Re: [DISCUSS] KIP-315: Stream Join Sticky Assignor

Posted by "Matthias J. Sax" <ma...@confluent.io>.
Mike,

I am still not sure, why we need to add this assignor to the project.
Even after you pointed out that you cannot use Kafka Streams, the idea
of the consumer to make the `PartitionAssignor` interface public and
plugable is, that the project does not need to add strategies for all
kind of use cases, but that people can customize the assignors to their
needs.

My main question is: how generic is this use case (especially with Kafka
Streams offering joins out-of-the-box) and do we really need to add it?
So far, it seems ok to me, if you just write a custom assignor and plug
it into the consumer. I don't see a strong need to add it to the Kafka
code base. Basically, it breaks down to

- How many people use joins?
- How many people can or can't use Kafka Streams joins?
- To what extend can Kafka Streams be improved to increase the use-case
coverage?
- How many people would benefit? (ie, even with adding this assignor,
they might still be users who need to customize their own assignors
because their join-use-case is still different to yours.)
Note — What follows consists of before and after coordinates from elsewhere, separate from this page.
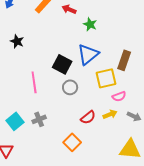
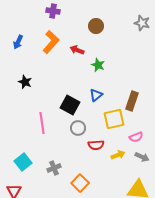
blue triangle: (88, 54) -> (96, 95), size x0.6
pink semicircle: (119, 96) -> (136, 137), moved
red semicircle: (88, 117) -> (96, 145), moved, turned 35
gray cross: (39, 119) -> (54, 168), moved

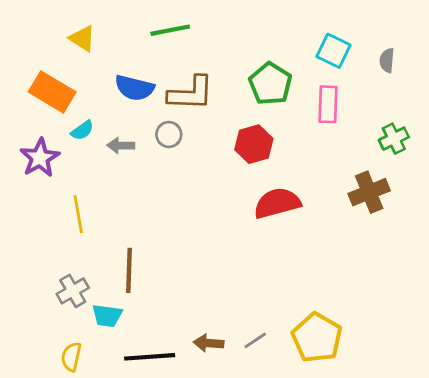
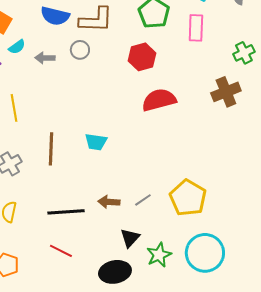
cyan trapezoid: (107, 316) -> (96, 142), moved

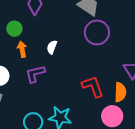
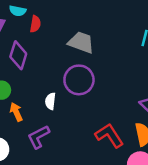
purple circle: (97, 32) -> (79, 80), moved

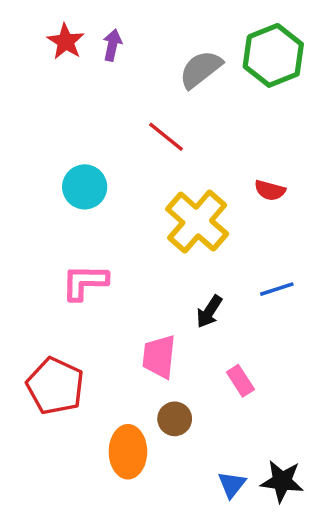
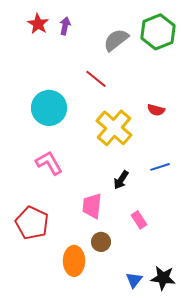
cyan circle: (85, 187) -> (49, 108), size x1.4
pink L-shape: (85, 282) -> (49, 163), turned 60

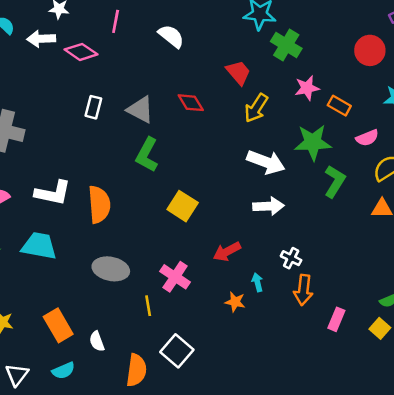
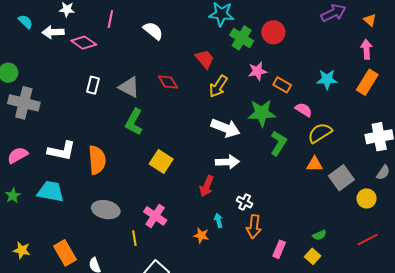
red circle: (370, 50) -> (273, 32), moved
pink semicircle: (367, 138) -> (304, 110), turned -126
red arrow: (227, 252) -> (207, 186), moved, turned -40

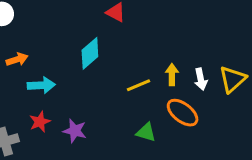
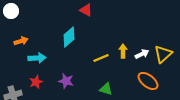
white arrow: (201, 79) -> (142, 54), turned -104
orange ellipse: (183, 113) -> (148, 81), moved
purple star: (75, 131) -> (66, 81), moved

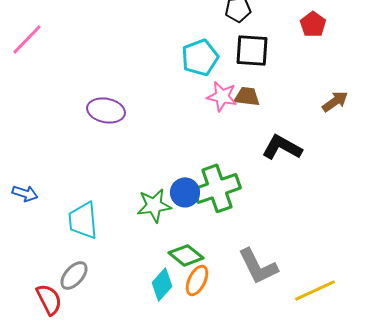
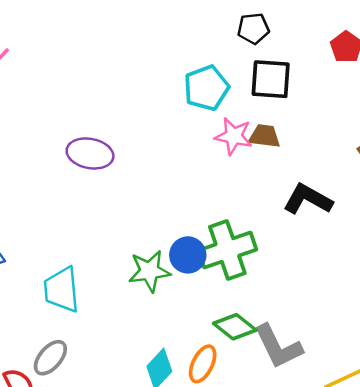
green diamond: (186, 255) -> (235, 327), moved

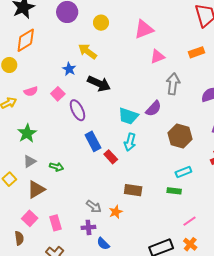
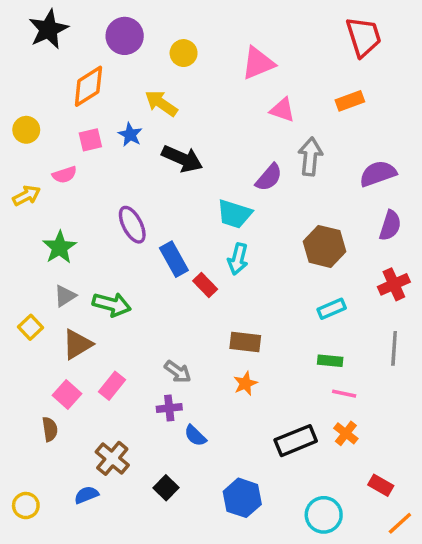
orange diamond: (26, 40) -> (88, 86), moved
pink triangle: (157, 57) -> (282, 110), turned 42
pink square: (58, 94) -> (90, 140), moved, turned 32
purple semicircle: (154, 109) -> (269, 177), moved
purple ellipse: (77, 110) -> (132, 225), moved
green arrow: (56, 167) -> (112, 304), size x1.5
green rectangle: (174, 191) -> (330, 361), moved
orange star: (116, 212) -> (245, 384), moved
pink line: (190, 221) -> (344, 394), turned 48
pink rectangle: (56, 223) -> (112, 386), moved, turned 56

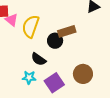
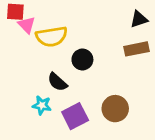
yellow semicircle: (31, 26) -> (52, 37), turned -125
brown rectangle: (67, 31) -> (136, 49), moved

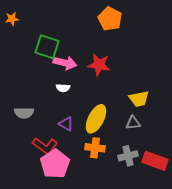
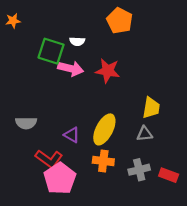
white semicircle: (63, 88) -> (77, 41), moved
yellow trapezoid: (139, 99) -> (151, 108), turned -70
red rectangle: (155, 161) -> (169, 175), size x0.7

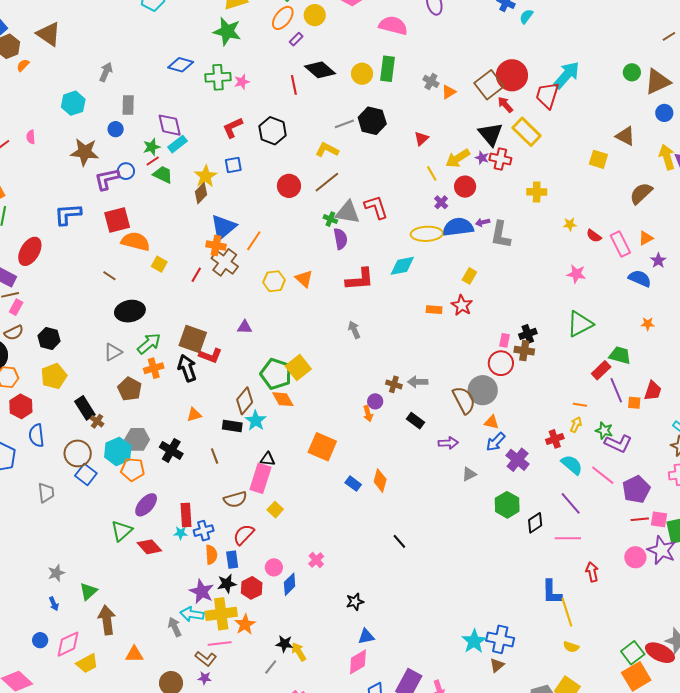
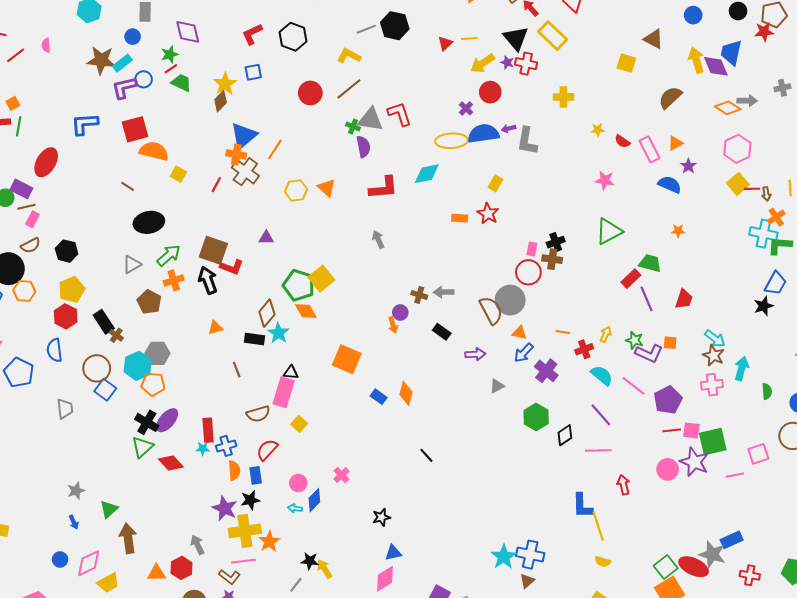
cyan rectangle: (177, 144) -> (122, 63), moved
yellow line: (432, 173) -> (469, 39), moved, turned -63
orange square: (634, 403) -> (670, 343), moved
orange line: (580, 405) -> (563, 332), moved
red hexagon: (21, 406) -> (66, 316), moved
black cross: (171, 450) -> (147, 422), moved
red hexagon: (252, 588) -> (181, 568), moved
cyan arrow: (192, 614) -> (295, 508), moved, size x0.6

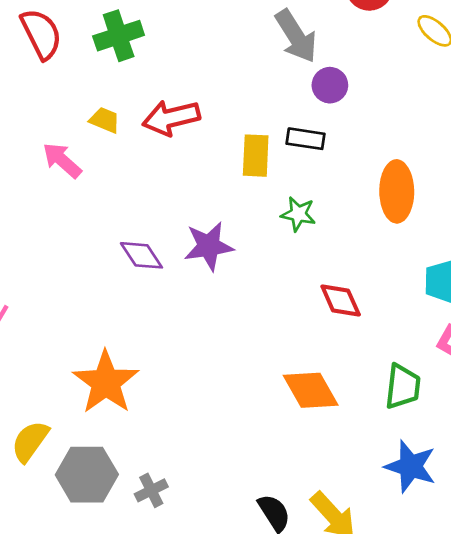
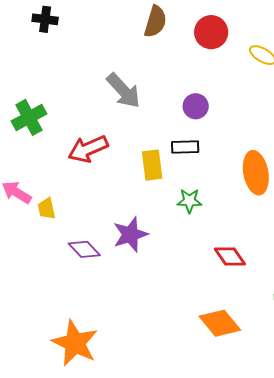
green cross: (119, 36) -> (29, 117), moved
gray arrow: (296, 36) -> (124, 91), moved
yellow trapezoid: (105, 120) -> (47, 209), moved, turned -115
Also note, that in Kafka Streams you could still provide a custom state
store implementation (with or without using a compacted changelog) and a
`Processor` or `Transformer` to implement a custom join. Even if this
might not work for your specific case, it might work for many other
people who want to customer a join instead of using Kafka Streams'
out-of-the-box join.


Can you elaborate why you think it needs to be part of Kafka directly?


One last question:

> - Our state has a high eviction rate, so kafka compacted topics are not ideal for storing the changelog. The compaction cannot keep up and the topic will be majority tombstones when it is read on partition reassignment. We are using a KV store the "change log" instead.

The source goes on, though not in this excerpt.